Saturday, February 18, 2017

Facts? We Don't Need No Stinking Facts by Dr. Michael Flanagan

I recently read an article on the ways that teachers are trying to combat  "fake news" and it directly related to what I have been teaching in my government and economics classes. Research and cite your sources before you debate an issue. As a society our discussions on current events, controversial political issues and economic policies are all too often muddied by political talking points and agenda serving sound bites.


Politicians can say whatever they want true or not, and when fact checked they scoff it off as fake news. The current presidential administration has recently referred to the mainstream news media (except for Fox news) as the "enemy of the American people". This country is in the midst of a struggle between fake news and alternative facts on one side versus research and analysis on the other. Unfortunately, it is quite apparent which side is winning.

Far too many people base their worldview on what they hear on tv and radio talk shows. Our entire ability to verify information has withered on the vine. It is a skill that is evolving out of humans. Survival of the least informed. Instead of a journey towards enlightenment many are complacently wandering in ignorance. People have embraced being told what to think by Rush Limbaugh, Bill O’Reilly and Joe Scarborough. It is the collateral damage of the TV generation; limited attention spans and the reliance on spoon fed info graphics. So many people will believe what they hear at face value, as long as there is an American Flag waving in the background of the tv screen.  


Fake News, alternative facts, and corporate owned cable talk shows have circumvented critical thought. Facts are no longer verified, a talk show host makes a claim and a “panel” of experts give their opinions. Usually the loudest panelist appears the winner. That system of split screen theatrics has replaced investigative journalism. This is what happens when we as a society relinquish the responsibility to think for ourselves, and rely on the mainstream news media to do our analysis for us. Why should people waste time with pesky research, and corroborate facts from verifiable sources, when there are video’s of cats and people’s dinner streaming by our news feeds. In an age where information is at our fingertips, and the world around us is facing one crisis after another, the students in our classrooms are using their cell phones, arguably the most powerful informational tool ever created, to play video pool, angry birds or to livestream their latests arguments and fights.


I have never been the strictest person when it comes to cellphones in classrooms. I think it comes from all the years that I was a dean, and I had to confiscate electronics from students. I never felt right about taking a child’s property, especially since 9/11 showed us how truly important the ability to contact our loved ones was. I also feel that trying to restrict the use of cell phones by taking them, is like trying to sweep back the tide with a broom. Like trying to herd a bunch of cats. We must find a better way to channel our students use of technology, by showing them the power they carry with them every day. Think of what the giants of history like Einstein, Edison, or Tesla would have accomplished with a fraction of the information our students have at their fingertips.

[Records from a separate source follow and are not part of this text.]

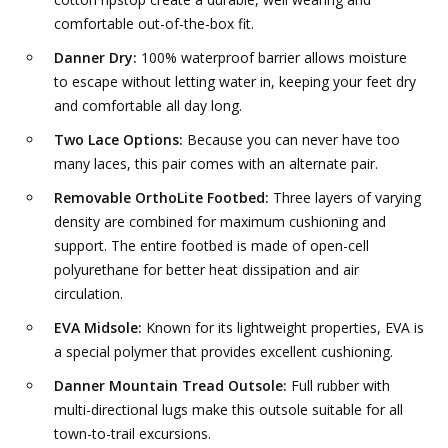
comfortable out-of-the-box fit.
Danner Dry:
100% waterproof barrier allows moisture
to escape without letting water in, keeping your feet dry
and comfortable all day long.
Two Lace Options:
Because you can never have too
many laces, this pair comes with an alternate pair.
Removable OrthoLite Footbed:
Three layers of varying
density are combined for maximum cushioning and
support. The entire footbed is made of open-cell
polyurethane for better heat dissipation and air
circulation.
EVA Midsole:
Known for its lightweight properties, EVA is
a special polymer that provides excellent cushioning.
Danner Mountain Tread Outsole:
Full rubber with
multi-directional lugs make this outsole suitable for all
town-to-trail excursions.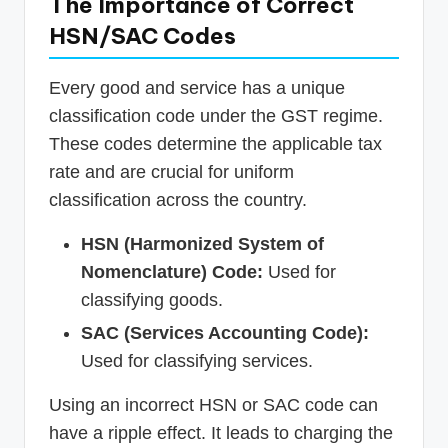
The Importance of Correct
HSN/SAC Codes
Every good and service has a unique
classification code under the GST regime.
These codes determine the applicable tax
rate and are crucial for uniform
classification across the country.
HSN (Harmonized System of
Nomenclature) Code:
Used for
classifying goods.
SAC (Services Accounting Code):
Used for classifying services.
Using an incorrect HSN or SAC code can
have a ripple effect. It leads to charging the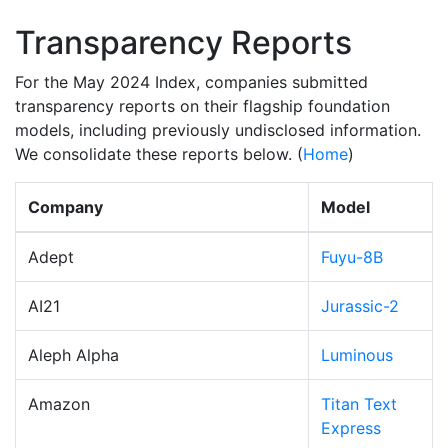
Transparency Reports
For the May 2024 Index, companies submitted
transparency reports on their flagship foundation
models, including previously undisclosed information.
We consolidate these reports below. (
Home
)
Company
Model
Adept
Fuyu-8B
AI21
Jurassic-2
Aleph Alpha
Luminous
Amazon
Titan Text
Express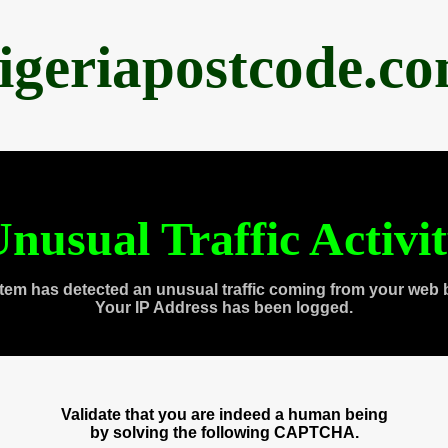
igeriapostcode.c
nusual Traffic Activi
tem has detected an unusual traffic coming from your web 
Your IP Address has been logged.
Validate that you are indeed a human being
by solving the following CAPTCHA.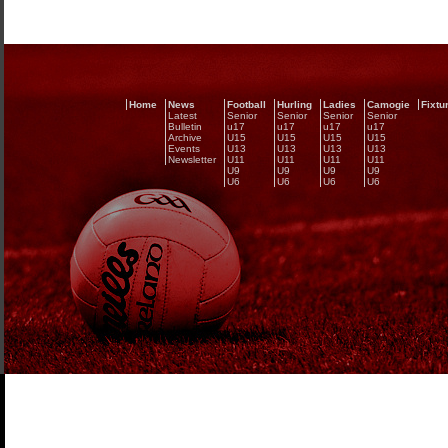
Home
News
Football
Hurling
Ladies
Camogie
Fixtu
Latest
Senior
Senior
Senior
Senior
Bulletin
u17
u17
u17
u17
Archive
U15
U15
U15
U15
Events
U13
U13
U13
U13
Newsletter
U11
U11
U11
U11
U9
U9
U9
U9
U6
U6
U6
U6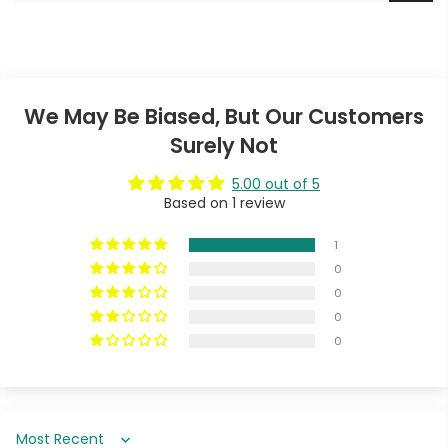
We May Be Biased, But Our Customers
Surely Not
5.00 out of 5
Based on 1 review
1
0
0
0
0
Sort by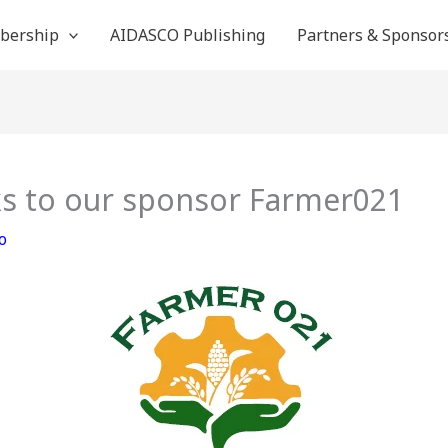
bership
AIDASCO Publishing
Partners & Sponsor
s to our sponsor Farmer021
o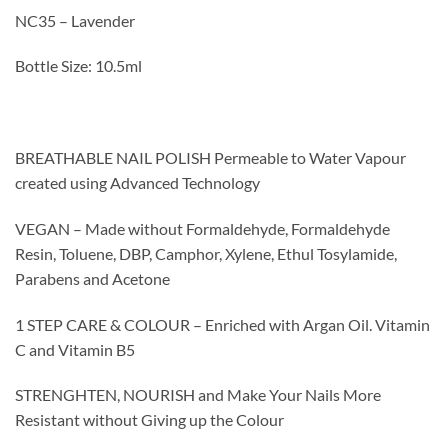
NC35 – Lavender
Bottle Size: 10.5ml
BREATHABLE NAIL POLISH Permeable to Water Vapour
created using Advanced Technology
VEGAN – Made without Formaldehyde, Formaldehyde
Resin, Toluene, DBP, Camphor, Xylene, Ethul Tosylamide,
Parabens and Acetone
1 STEP CARE & COLOUR – Enriched with Argan Oil. Vitamin
C and Vitamin B5
STRENGHTEN, NOURISH and Make Your Nails More
Resistant without Giving up the Colour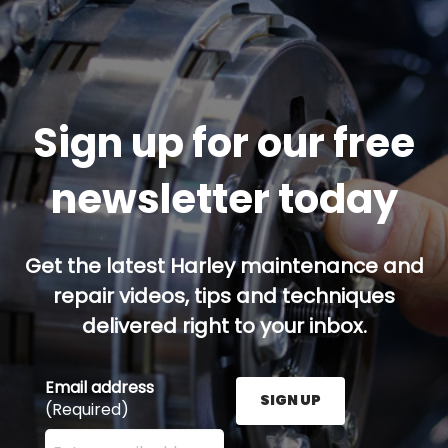
Sign up for our free
newsletter today
Get the latest Harley maintenance and
repair videos, tips and techniques
delivered right to your inbox.
Email address
SIGN UP
(Required)
Enter your email address here and press the Sign U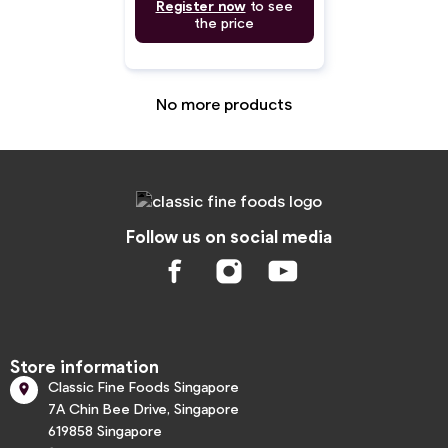
Register now
to see
the price
No more products
Follow us on social media
Store information
Classic Fine Foods Singapore

7A Chin Bee Drive, Singapore
619858 Singapore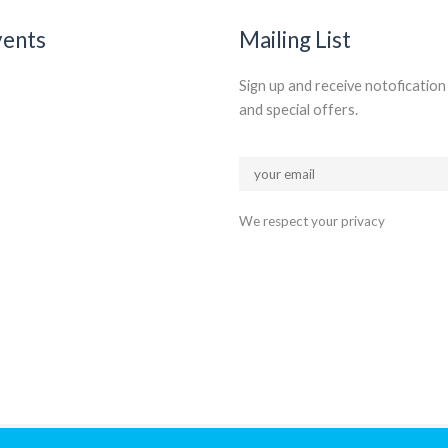
vents
Mailing List
Sign up and receive notoficatio
and special offers.
We respect your privacy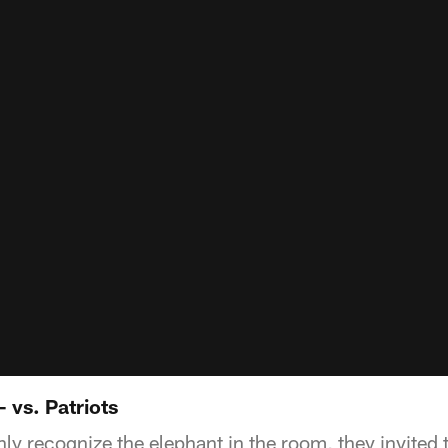
- vs. Patriots
y recognize the elephant in the room, they invited t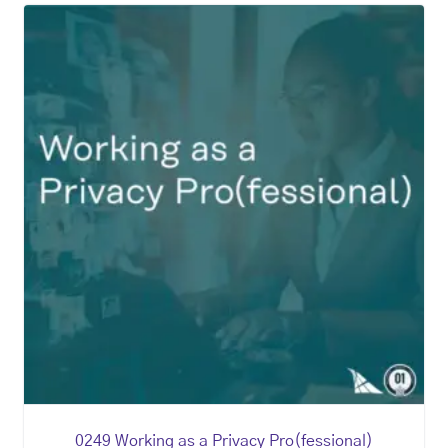
0249 Working as a Privacy Pro(fessional)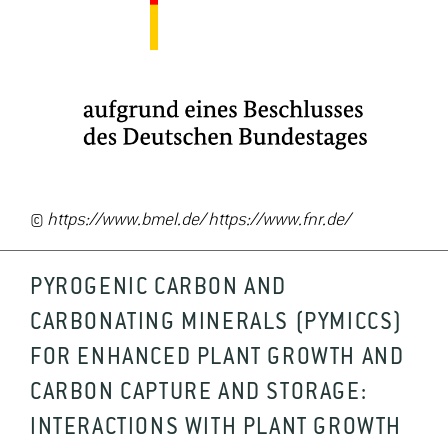
©
https://www.bmel.de/ https://www.fnr.de/
PYROGENIC CARBON AND
CARBONATING MINERALS (PYMICCS)
FOR ENHANCED PLANT GROWTH AND
CARBON CAPTURE AND STORAGE:
INTERACTIONS WITH PLANT GROWTH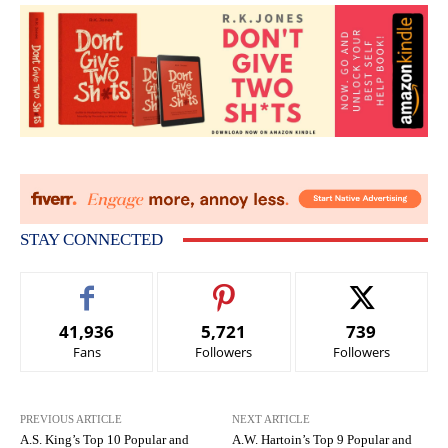
STAY CONNECTED
41,936
5,721
739
Fans
Followers
Followers
PREVIOUS ARTICLE
NEXT ARTICLE
A.S. King’s Top 10 Popular and
A.W. Hartoin’s Top 9 Popular and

It is by no means our students who are the only ones underutilizing the accurate information available to them. There are many, many...many of us that are not only inundated by misinformation, but pride themselves on it, with a nationalistic fervor. Those who do adhere to facts and scientific research are often derided as elitists, libtards or snowflakes when engaged in discussion. This is especially true in online forums where anonymity and lack of proximity exacerbate trolling.


Fake news doesn't mean that any news source that is not mainstream media is fake. Facts are facts whether they are in the Washington Post, Fox News, Al Jazeera or Wikileaks. All sources of information should be corroborated, verified and cited in any discussion or news article. There should also be a thoughtful analysis accompanying that information. Properly reviewing a news source, and doing a simple Google search to substantiate that source is crucial. The need for accurate information has most recently been evident as a result of the increased ICE raids on immigrants in this country. People on social media want to support immigrants and warn them to stay away from ICE raids, so they share often inaccurate information. This wrong information only perpetuates fear, and creates a ”boy who cried wolf” syndrome that will cause people to disregard valid warnings. The sharing of false online posts is the result of poor research and online posting skills.

Lastly, we should all understand that no matter how much we have researched a particular piece of information, we can still be wrong in our analysis, or the facts could be misconstrued. Therefore we should not dismiss other fact based opinions without vetting them. I am not talking about pure racism, hatred or profound stupidity, but someone who is politically opposed to everything you stand for, yet has done their research should not be summarily dismissed. Our students need to be taught sound research skills. But those skills must also be modeled by society at large. We will never be able to change the political shills that have sold out the middle class if we do not hold ourselves to a higher standard. We need to teach our students (and ourselves) to think before we post, corroborate before sharing online, and fact check what we hear. When processing any news report we should “believe only half of what you hear and nothing of what you see”. We all need to think and act as citizen journalists, check our facts and cite our sources. Knowledge is power.